Speed benchmarks are ran against: pdex and scanpy as references. Those benchmarks take a lot of time (>10 hours on 8 CPUs) so they should not be re-ran for every new PR or release. However, if needed:

tox -e speed-bench-ref # Run speed benchmarks for scanpy and pdex, should not be re-ran, ideally.

Before issuing a new PR, in order to see if the updated code does not decrease speed performance, make sure to run:

tox -e speed-bench-illico #-quick

:bulb: Because benchmark performance depends on the testing environment (type of machine or OS), it is recommended to run this benchmark from main on your machine as well.

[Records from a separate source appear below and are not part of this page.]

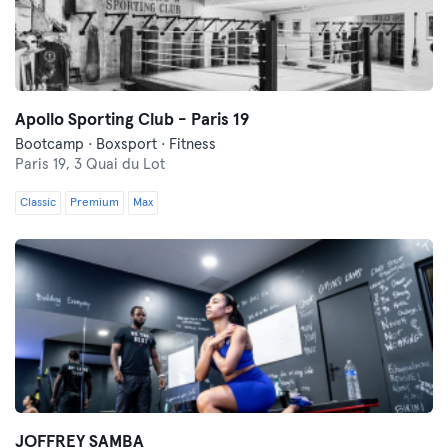
Apollo Sporting Club - Paris 19
Bootcamp · Boxsport · Fitness
Paris 19,
3 Quai du Lot
Classic
Premium
Max
JOFFREY SAMBA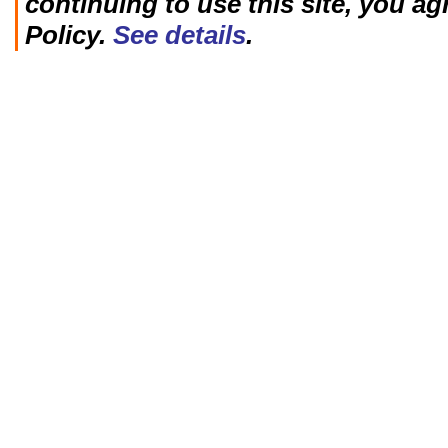
continuing to use this site, you ag
Policy.
See details
.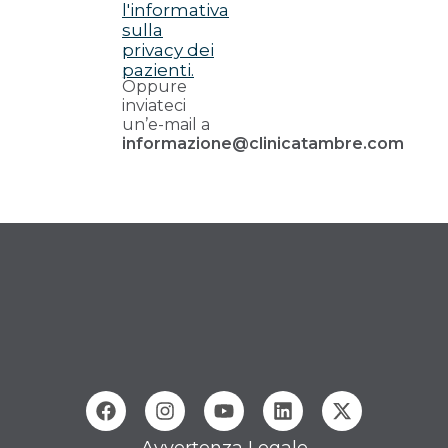
l'informativa
sulla
privacy dei
pazienti.
Oppure
inviateci
un’e-mail a
informazione@clinicatambre.com
Avvertenza Legale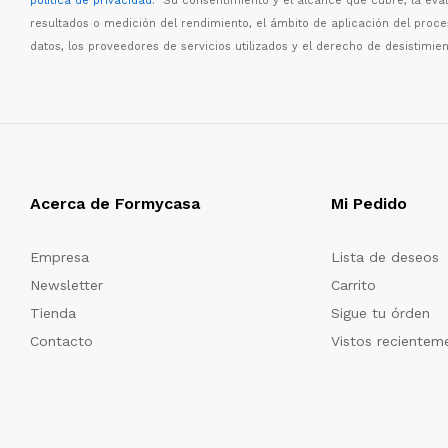
política de privacidad
. Su consentimiento y el alcance que cubre, la eva
resultados o medici
ó
n del rendimiento, el
á
mbito de aplicaci
ó
n del proc
datos, los proveedores de servicios utilizados y el derecho de desistimien
Acerca de Formycasa
Mi Pedido
Empresa
Lista de deseos
Newsletter
Carrito
Tienda
Sigue tu órden
Contacto
Vistos recientem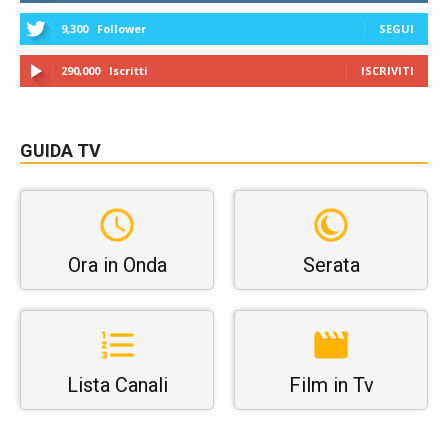
9,300
Follower
SEGUI
290,000
Iscritti
ISCRIVITI
GUIDA TV
Ora in Onda
Serata
Lista Canali
Film in Tv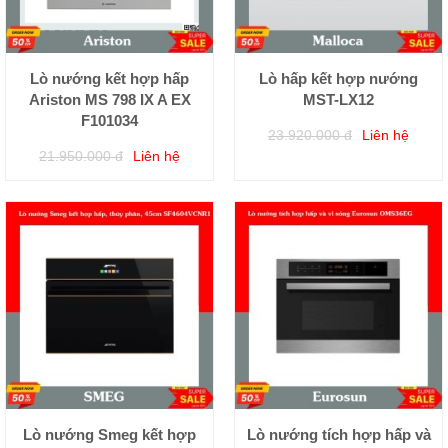
Lò nướng kết hợp hấp
Lò hấp kết hợp nướng
Ariston MS 798 IX A EX
MST-LX12
F101034
23.920.000 đ
Liên hệ
21.950.000 đ
Liên hệ
Lò nướng Smeg kết hợp
Lò nướng tích hợp hấp và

This will give you a clear comparison point apple-to-apple. Once the benchmarks have ran, you can cat the benchmark results in terminal with:

tox -e speed-bench-compare

Memory benchmark

Similar remarks as for the speed benchmarks:

tox -e memory-bench-ref # Should not be re-ran, ideally
tox -e memory-bench-illico # Should be re-ran before every new PR
tox -e memray-stats

Other tools available

1. scanpy also implements OVO and OVR asymptotic wilcoxon rank-sum tests.
2. pdex only implements OVO wilcoxon rank-sum tests.
3. As of December 2025, rapids-singlecell has a pending PR adding a rank_genes_groups feature. I could not benchmark this solution as I had no GPU available, but it is expected that it runs at least as fast as illico, because GPU-based.